Un sentiment, non pas de découragement, mais presque d'épouvante, vous a subitement envahi l'âme. Votre nombre qui, grâce à Dieu, est déjà bien grand, vous apparaissait soudainement comme disproportionné à l'immensité de l'entreprise ; ensuite, vous avez réfléchi qu'en vous unissant, l'effort de chacun de vous sera décuplé. Ainsi l'adage bien connu : « L'union fait la force », paraît avoir été bien compris par les dirigeants de votre association qui le mettent en application. L'union fait avant tout la force morale ; si l'union ne faisait que cela, ce serait déjà beaucoup ! Il suffit, en effet, de se représenter les conditions dans lesquelles vivent un instituteur, une institutrice, perdus dans l'isolement, sans rencontrer aucun soutien, aucune compréhension et quelquefois même aucune sympathie, pour pouvoir apprécier combien est opportune cette union d'entraide mutuelle. Nous voudrions mettre ici en évidence et avant tout le but spécifique de votre association : procurer et promouvoir la parfaite formation du maître en lui fournissant les moyens d'accomplir dans les meilleures conditions possibles sa pénible, mais grande et noble mission.

L'essentiel, dans cette formation, n'est pas tant l'ensemble plus ou moins abondant de connaissances, de procédés, de méthodes ingénieuses, que l'esprit. Quiconque veut faire triompher une cause, bonne ou mauvaise, vitale ou futile, est bien persuadé de la nécessité d'imprégner tous ses adeptes de l'esprit de cette cause. Le progrès de votre formation personnelle, intime, mais le plus possible complète et harmonieuse, tel doit donc être le premier but de votre association.

Idéal surnaturel.

Puisque l'éducation ne peut être vraiment saine et féconde si l'on s'en tient et se limite au domaine de la simple honnêteté naturelle, votre idéal doit être, en outre, et il l'est en réalité, surnaturel. De là découle que, comme votre vie privée, votre activité professionnelle doit être surnaturelle dans toute sa plénitude pour pouvoir se répandre dans toutes les âmes qui vous sont confiées.
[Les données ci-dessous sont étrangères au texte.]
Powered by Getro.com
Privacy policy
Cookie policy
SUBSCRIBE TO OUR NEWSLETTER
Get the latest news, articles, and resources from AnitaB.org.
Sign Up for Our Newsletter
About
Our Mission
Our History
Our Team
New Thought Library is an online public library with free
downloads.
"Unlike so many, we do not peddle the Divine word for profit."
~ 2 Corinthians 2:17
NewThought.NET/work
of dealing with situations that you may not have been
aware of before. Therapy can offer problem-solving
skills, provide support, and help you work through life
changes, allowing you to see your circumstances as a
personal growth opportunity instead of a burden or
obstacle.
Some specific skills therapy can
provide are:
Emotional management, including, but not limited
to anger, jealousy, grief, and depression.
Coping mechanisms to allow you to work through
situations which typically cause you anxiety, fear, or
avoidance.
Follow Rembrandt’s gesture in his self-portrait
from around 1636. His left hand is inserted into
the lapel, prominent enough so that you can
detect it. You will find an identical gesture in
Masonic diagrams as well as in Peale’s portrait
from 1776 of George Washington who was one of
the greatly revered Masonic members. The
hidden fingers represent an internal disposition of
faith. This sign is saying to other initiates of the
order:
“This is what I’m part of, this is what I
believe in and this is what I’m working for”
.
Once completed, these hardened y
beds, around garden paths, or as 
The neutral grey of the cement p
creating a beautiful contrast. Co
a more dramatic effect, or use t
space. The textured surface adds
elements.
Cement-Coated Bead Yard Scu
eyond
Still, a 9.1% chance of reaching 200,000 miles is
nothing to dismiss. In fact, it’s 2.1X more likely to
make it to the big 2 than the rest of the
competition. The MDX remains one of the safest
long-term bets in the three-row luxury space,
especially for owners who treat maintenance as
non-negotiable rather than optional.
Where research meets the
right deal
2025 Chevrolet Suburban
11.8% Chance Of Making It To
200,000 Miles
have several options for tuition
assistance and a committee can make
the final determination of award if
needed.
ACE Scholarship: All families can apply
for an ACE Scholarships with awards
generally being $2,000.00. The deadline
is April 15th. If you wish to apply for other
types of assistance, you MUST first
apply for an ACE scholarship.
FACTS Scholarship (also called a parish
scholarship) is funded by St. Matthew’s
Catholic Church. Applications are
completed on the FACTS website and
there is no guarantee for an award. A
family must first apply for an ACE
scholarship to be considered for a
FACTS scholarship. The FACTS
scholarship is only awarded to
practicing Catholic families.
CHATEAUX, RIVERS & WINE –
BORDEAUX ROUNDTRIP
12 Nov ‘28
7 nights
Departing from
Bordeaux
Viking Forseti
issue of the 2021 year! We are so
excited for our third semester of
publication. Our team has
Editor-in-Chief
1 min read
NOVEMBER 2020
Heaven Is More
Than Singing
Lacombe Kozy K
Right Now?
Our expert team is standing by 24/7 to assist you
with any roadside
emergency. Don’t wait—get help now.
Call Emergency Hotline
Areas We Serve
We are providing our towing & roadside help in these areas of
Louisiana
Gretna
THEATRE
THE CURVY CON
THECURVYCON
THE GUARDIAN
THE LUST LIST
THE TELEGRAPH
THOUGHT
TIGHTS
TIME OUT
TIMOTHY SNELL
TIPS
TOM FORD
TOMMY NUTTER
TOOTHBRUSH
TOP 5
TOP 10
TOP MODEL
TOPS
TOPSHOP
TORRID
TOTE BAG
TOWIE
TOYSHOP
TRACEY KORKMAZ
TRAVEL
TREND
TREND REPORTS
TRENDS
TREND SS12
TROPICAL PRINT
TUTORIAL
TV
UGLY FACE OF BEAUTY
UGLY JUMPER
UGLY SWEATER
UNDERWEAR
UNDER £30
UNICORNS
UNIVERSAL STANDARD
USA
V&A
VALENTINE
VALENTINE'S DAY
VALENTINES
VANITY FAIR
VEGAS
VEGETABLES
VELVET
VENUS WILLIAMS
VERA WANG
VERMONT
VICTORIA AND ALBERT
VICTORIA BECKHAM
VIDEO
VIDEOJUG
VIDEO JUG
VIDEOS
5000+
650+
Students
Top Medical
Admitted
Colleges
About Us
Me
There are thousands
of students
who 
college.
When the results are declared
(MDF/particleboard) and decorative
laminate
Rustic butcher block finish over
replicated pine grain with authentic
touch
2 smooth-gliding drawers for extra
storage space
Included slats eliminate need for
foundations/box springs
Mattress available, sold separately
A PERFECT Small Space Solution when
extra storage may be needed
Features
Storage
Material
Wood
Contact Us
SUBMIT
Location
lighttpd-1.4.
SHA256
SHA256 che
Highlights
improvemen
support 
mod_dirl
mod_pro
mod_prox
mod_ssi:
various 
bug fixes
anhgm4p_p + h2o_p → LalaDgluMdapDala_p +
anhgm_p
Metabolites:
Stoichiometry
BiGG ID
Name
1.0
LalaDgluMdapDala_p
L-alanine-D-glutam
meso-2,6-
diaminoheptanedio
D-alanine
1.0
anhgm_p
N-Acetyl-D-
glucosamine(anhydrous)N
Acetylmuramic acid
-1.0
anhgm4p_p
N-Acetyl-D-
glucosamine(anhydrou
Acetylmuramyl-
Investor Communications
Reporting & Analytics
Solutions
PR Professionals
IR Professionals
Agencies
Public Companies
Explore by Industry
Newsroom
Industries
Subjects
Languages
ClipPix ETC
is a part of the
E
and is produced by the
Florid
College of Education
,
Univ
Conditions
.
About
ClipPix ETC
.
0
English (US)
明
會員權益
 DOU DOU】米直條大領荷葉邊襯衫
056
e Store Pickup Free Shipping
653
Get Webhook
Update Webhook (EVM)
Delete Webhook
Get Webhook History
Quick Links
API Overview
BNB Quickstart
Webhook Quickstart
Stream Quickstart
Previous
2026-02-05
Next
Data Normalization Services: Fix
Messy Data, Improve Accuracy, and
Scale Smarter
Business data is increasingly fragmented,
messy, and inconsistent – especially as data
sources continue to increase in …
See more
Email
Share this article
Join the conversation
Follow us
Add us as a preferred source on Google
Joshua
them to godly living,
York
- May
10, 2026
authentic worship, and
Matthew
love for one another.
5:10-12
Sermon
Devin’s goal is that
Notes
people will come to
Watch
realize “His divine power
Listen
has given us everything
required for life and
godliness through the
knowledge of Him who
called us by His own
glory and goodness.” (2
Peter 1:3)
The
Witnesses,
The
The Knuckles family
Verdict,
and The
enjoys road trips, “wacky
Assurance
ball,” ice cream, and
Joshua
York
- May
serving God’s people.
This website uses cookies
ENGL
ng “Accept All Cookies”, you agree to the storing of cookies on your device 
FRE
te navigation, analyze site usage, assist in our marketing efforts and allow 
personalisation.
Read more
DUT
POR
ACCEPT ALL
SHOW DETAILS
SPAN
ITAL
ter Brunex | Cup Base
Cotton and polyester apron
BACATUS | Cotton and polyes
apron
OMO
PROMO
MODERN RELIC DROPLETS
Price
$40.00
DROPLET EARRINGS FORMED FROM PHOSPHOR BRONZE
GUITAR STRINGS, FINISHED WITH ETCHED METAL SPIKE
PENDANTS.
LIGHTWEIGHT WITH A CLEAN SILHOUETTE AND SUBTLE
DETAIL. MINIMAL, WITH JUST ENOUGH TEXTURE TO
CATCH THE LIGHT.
Exquise beauté du maître, de la maîtresse, qui, dès le matin, se sont remplis de Dieu par la prière, par la méditation des choses divines, et qui se sont nourris de la chair de l'Agneau immaculé et, ainsi ardents, rayonnants, vont prendre en main ces intelligences et ces coeurs de petits baptisés auxquels ils communiquent paternellement et maternellement leurs richesses spirituelles ! C'est à tout cela que tendent admirablement vos retraites fermées de chaque année, vos exercices spirituels tous les deux mois, la sainte messe commune de chaque mois.

La valeur professionnelle.

Ainsi que Nous l'avons déjà dit, votre formation doit être complète ; il est donc opportun, ou plutôt il est indispensable que votre valeur professionnelle, pédagogique, justement parce que vous voulez vous rapprocher de la perfection même dans l'ordre surnaturel, soit éminente et suréminente, et que dans l'évolution ininterrompue des idées et des institutions, vous soyez comme on dit : à la page. Votre association pourvoit à cette nécessité par vos cours de culture religieuse, sociale, technique, par la préparation des jeunes maîtres aux divers concours, par vos réunions mensuelles, par votre revue périodique et vos bibliothèques. Elle étend sa sollicitude aux problèmes qui regardent l'école maternelle, les cours du soir et les élèves de l'école normale.

La législation scolaire.

Ce n'est pas tout. Vous devez exiger votre place au soleil et les moyens de vous y maintenir ; vous devez défendre, soutenir, revendiquer vos droits de maîtres catholiques et la possibilité de remplir vos obligations. Individuellement, isolément, vous ne pourriez, c'est évident, atteindre à ces buts ; aussi, agissez unis, par le moyen de votre association. Elle se propose, particulièrement en ce temps de réorganisation universelle, d'exercer une action individuelle et sociale en vue d'une législation scolaire qui respecte les principes de la doctrine catholique, action d'autant plus légitime en Italie que cette importante question s'y trouve réglée en vertu d'un concordat solennel entre le Saint-Siège et l'Etat italien.

Le syndicat.

Enfin, vous devez songer à assurer aux maîtres et aux maîtresses une condition de vie conforme à leurs besoins et à la dignité de leurs fonctions. Nous avons déjà plus d'une fois parlé du syndicat unique auquel adhèrent en Italie les catholiques eux-mêmes et des conditions requises pour être membre de cette institution. Du moment donc que vous êtes entrés dans ce syndicat, vous ne vous contenterez pas de vous laisser porter passivement par le courant qui de nos jours englobe toutes les activités professionnelles et sociales. Il sera donc de votre devoir d'acquérir cette compétence spéciale qui vous permettra, au sein du syndicat, de dire votre mot autorisé dans toutes les questions qui s'y traitent, de faire valoir votre influence pour la défense des principes religieux et moraux professés par l'Eglise, de collaborer en parfaite loyauté avec vos collègues en tout ce qui est bon ou tout au moins non illicite, et, sur les autres points, de les amener à une compréhension plus chrétienne, non pas seulement de l'oeuvre de l'enseignement et de l'éducation, mais encore des intérêts communs de votre classe.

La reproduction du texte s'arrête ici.